AIM OF THE TASK
All lines from the one with "2005 के तहत" to the end of the data: return those exactly, and only those.
*** Opening PROVIDED RECORDS ***
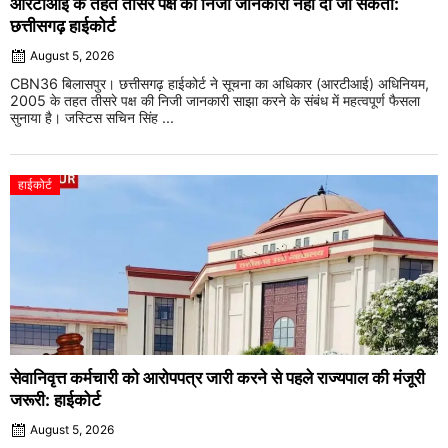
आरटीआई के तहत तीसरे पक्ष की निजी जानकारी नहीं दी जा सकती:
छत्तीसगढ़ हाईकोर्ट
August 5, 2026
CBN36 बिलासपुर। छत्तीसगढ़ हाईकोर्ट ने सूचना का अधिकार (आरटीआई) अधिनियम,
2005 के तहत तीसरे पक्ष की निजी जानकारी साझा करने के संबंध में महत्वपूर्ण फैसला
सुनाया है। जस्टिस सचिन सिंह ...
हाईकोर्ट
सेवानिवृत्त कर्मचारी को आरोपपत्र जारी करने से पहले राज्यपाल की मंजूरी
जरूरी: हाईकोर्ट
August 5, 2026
*** Closing PROVIDED RECORDS ***
RESULT FOR THIS EXERCISE
2005 के तहत तीसरे पक्ष की निजी जानकारी साझा करने के संबंध में महत्वपूर्ण फैसला
सुनाया है। जस्टिस सचिन सिंह ...
हाईकोर्ट
सेवानिवृत्त कर्मचारी को आरोपपत्र जारी करने से पहले राज्यपाल की मंजूरी
जरूरी: हाईकोर्ट
August 5, 2026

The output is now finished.